The four most intimidating words I’ve ever written

I have a secret rule for writing. It’s only four words.

I’m pretty sure it’s the most powerful thing I’ve ever learnt. It could be applied to fitness, to accounting, to chess, to sewing, to any skill imaginable.

But first, a story.

Dan John is a strength coach. He wrote Never Let Go. In that book is a line that changed my life. It comes from wrestling phenom, Dan Gable:

“If it’s important, do it every day. If it’s not important, don’t do it at all.”

That dictum was part of the inspiration behind my daily standard. Every day, I meditate, read for two hours, write, train and play. Those are the things that have the most impact on the quality of my life. So I do them every day.

When we think in weeks or months or years, it’s easy to delay something important till tomorrow, or the weekend, or next year.

“I don’t have time to write, but I’m free at the weekend. I’ll do it then.”

“I’ve always wanted to learn how to x. But I’ve got a week off next month…”

“I really need to speak to y. I’m too busy right now though. It can wait.”

NO. What is important cannot wait till tomorrow. If something is important, by definition, it takes priority over everything that is unimportant.

My rule for writing is built off of this idea. Writing is important to me. So I do it everyday.

The four words that propel me onward every time I amble downstairs and lower myself into my chair are these:

Every day. For decades.

Those are four of the most intimidating words I’ve ever written. They resemble a many decade commitment to one activity. That sort of commitment is terrifying. But only when you focus on the last word. Decades.

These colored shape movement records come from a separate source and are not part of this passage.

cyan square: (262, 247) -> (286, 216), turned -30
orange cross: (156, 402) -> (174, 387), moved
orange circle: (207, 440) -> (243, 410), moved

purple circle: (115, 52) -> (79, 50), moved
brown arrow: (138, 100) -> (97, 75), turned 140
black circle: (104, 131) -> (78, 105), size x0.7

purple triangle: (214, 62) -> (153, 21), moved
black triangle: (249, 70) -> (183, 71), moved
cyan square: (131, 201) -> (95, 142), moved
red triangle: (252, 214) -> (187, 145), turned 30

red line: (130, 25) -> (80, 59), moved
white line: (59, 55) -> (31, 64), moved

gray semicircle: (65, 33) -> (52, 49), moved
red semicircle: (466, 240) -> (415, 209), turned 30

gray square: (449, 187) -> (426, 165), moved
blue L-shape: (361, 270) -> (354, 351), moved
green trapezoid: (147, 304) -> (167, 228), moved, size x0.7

Ask someone to do something for a decade and you won’t get a response. They’ll look at you like you’re insane. And if you’re asking someone to do something for that long you are.

Now focus on the second word. Days.

Anyone can do something for a day. A day isn’t scary. It’s only twenty four hours. It’s manageable. I can write for one today. I can find the energy to meditate for one day. I can train for one day.

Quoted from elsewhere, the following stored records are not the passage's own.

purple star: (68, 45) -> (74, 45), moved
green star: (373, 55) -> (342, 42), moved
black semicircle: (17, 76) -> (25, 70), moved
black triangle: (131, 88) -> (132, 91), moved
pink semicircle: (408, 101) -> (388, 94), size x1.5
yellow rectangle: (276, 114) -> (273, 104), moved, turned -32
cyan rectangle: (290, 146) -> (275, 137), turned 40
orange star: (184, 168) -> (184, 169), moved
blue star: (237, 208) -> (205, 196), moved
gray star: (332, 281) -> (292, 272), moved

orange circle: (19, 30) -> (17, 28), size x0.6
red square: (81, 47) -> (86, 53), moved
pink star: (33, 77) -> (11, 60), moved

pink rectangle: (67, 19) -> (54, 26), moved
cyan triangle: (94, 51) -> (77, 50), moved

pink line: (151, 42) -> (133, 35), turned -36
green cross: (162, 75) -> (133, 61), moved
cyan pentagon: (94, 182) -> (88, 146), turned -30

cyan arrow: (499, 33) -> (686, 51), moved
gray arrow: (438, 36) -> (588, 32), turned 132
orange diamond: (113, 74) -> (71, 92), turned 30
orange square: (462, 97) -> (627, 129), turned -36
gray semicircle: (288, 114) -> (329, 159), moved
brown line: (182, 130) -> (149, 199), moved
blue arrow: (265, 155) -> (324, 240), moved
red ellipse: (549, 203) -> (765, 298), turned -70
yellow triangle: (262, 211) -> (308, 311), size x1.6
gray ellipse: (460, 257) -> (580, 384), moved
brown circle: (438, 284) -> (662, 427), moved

Starting with decades is intimidating. Starting with days is easy.

Every morning, when I arrive downstairs to make coffee, I look at an index card. On it is my to-do list. Above it is my daily standard:

Med / 2R / Wr / Tr / Pl

I don’t think about whether I successfully completed it yesterday. I don’t remind myself that I’ll have to do this tomorrow and next week and next year. I’d run away if I thought about that. Instead, I ask myself, “can I do this, just for one day?”

The answer is always yes. Because these activities are the building blocks of the life I want to live. No matter what schedule, what appointments, what commitments, what situations arise, a day that includes these five things will be a good one.

Here’s another useful rule:

“Design your perfect day, repeat it till you die.”

Sometimes, in my notebook, I design what a great day would look like. It’s something I first saw in Benjamin Franklin’s autobiography. But I think the actual structure is less important that the activities contained within it.

I know what I need to do. Whether it’s a Wednesday, a Sunday, or Christmas Day, I do it.

These rules have a common theme.

Every day. For decades.

“If it’s important, do it every day. If it’s not important, don’t do it at all.”

“Design your perfect day, repeat it till you die.”

Can you see the theme?

Days. Not decades.

Dan John tells a story about when he went on the Velocity Diet. It was four weeks consisting of no meals. Just protein shakes and supplements. Four weeks and no solid food. I imagine it’s as hellish as it sounds. He describes a night when he was close to quitting:

“…one night I was craving roasted chicken as I tried to sleep, the same way a normal man thinks about womankind. I just took my brother, Gary’s, advice and thought, “Tomorrow, I’ll break the diet and quit. Just not tonight.” I woke up, walked, drank my shake, and I was fine.
That’s a big one. You have to make deals with yourself all the time. That’s fine. Every athlete does this: just one more hill, one more day, one more whatever”

That “one more day” adds up. It compounds. It grows into something monstrous. But the only way to build that big achievement, to accomplish that ambition, is to work at it on the daily level.

What you did or didn’t do yesterday is now irrelevant. What you have to do tomorrow or next year is a concern for your future self. Today is the largest portion of your time you can readily handle.

Ask yourself as you debate whether or not to do what matters to you, “can I do this, just for one day?” Then watch as those days become years, and that dream becomes reality.